Working data.

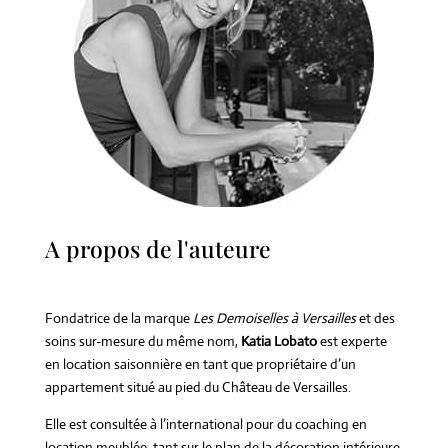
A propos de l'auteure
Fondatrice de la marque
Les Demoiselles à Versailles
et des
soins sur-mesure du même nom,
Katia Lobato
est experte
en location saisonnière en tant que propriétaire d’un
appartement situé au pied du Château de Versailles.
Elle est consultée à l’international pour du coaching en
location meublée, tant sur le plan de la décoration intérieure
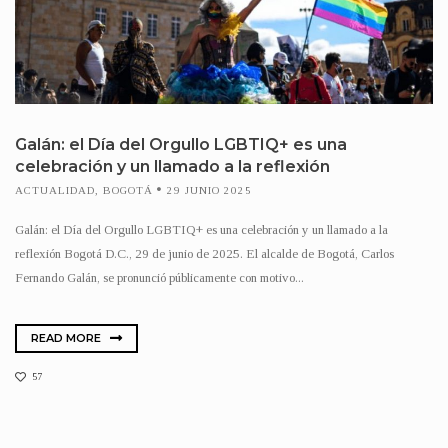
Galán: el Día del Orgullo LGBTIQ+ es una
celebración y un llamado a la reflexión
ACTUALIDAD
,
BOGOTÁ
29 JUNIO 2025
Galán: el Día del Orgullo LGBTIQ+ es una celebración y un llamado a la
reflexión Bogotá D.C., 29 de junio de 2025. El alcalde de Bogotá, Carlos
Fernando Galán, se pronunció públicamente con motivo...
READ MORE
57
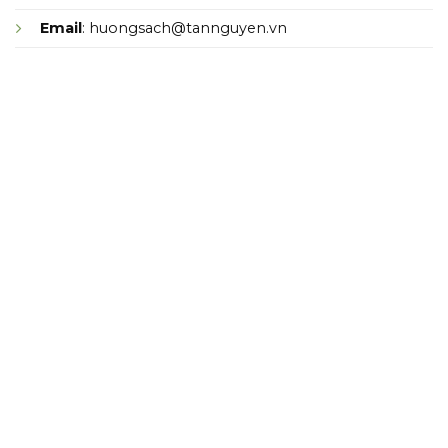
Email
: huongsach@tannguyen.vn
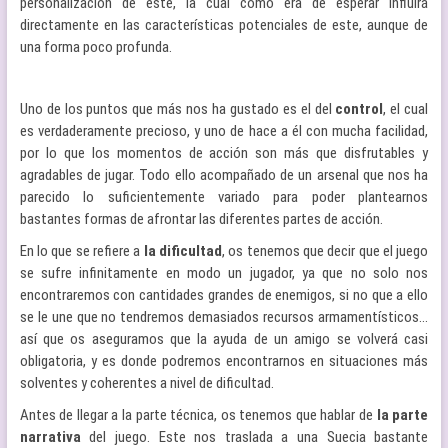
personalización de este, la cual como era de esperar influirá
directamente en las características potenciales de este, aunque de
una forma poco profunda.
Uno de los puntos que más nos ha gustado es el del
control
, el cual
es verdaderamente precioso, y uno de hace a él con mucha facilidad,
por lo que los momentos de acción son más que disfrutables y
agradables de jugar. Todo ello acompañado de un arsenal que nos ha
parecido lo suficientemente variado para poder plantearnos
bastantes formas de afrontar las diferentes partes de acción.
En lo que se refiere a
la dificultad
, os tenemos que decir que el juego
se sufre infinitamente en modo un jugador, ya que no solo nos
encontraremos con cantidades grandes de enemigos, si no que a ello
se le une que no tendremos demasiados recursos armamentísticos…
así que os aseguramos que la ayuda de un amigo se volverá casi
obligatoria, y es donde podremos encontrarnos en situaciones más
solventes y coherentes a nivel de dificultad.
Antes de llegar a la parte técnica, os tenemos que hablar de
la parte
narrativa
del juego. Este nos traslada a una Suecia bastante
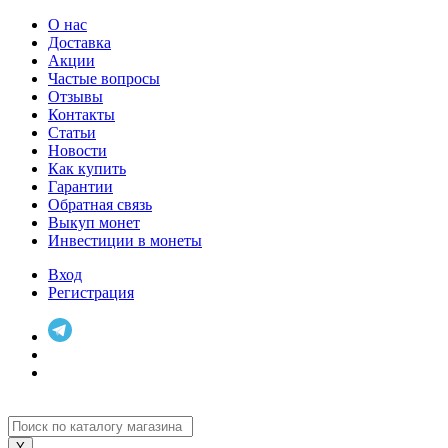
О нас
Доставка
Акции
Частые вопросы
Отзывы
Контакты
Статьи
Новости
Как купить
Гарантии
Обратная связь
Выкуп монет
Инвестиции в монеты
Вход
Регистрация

Problem. Any picture found in the data is to be skipped while the rest is copied exactly.

Output of the exercise.
A propos de l'auteure
Fondatrice de la marque
Les Demoiselles à Versailles
et des
soins sur-mesure du même nom,
Katia Lobato
est experte
en location saisonnière en tant que propriétaire d’un
appartement situé au pied du Château de Versailles.
Elle est consultée à l’international pour du coaching en
location meublée, tant sur le plan de la décoration intérieure
Galán: el Día del Orgullo LGBTIQ+ es una
celebración y un llamado a la reflexión
ACTUALIDAD
,
BOGOTÁ
29 JUNIO 2025
Galán: el Día del Orgullo LGBTIQ+ es una celebración y un llamado a la
reflexión Bogotá D.C., 29 de junio de 2025. El alcalde de Bogotá, Carlos
Fernando Galán, se pronunció públicamente con motivo...
READ MORE
57
Email
: huongsach@tannguyen.vn
personalización de este, la cual como era de esperar influirá
directamente en las características potenciales de este, aunque de
una forma poco profunda.
Uno de los puntos que más nos ha gustado es el del
control
, el cual
es verdaderamente precioso, y uno de hace a él con mucha facilidad,
por lo que los momentos de acción son más que disfrutables y
agradables de jugar. Todo ello acompañado de un arsenal que nos ha
parecido lo suficientemente variado para poder plantearnos
bastantes formas de afrontar las diferentes partes de acción.
En lo que se refiere a
la dificultad
, os tenemos que decir que el juego
se sufre infinitamente en modo un jugador, ya que no solo nos
encontraremos con cantidades grandes de enemigos, si no que a ello
se le une que no tendremos demasiados recursos armamentísticos…
así que os aseguramos que la ayuda de un amigo se volverá casi
obligatoria, y es donde podremos encontrarnos en situaciones más
solventes y coherentes a nivel de dificultad.
Antes de llegar a la parte técnica, os tenemos que hablar de
la parte
narrativa
del juego. Este nos traslada a una Suecia bastante
О нас
Доставка
Акции
Частые вопросы
Отзывы
Контакты
Статьи
Новости
Как купить
Гарантии
Обратная связь
Выкуп монет
Инвестиции в монеты
Вход
Регистрация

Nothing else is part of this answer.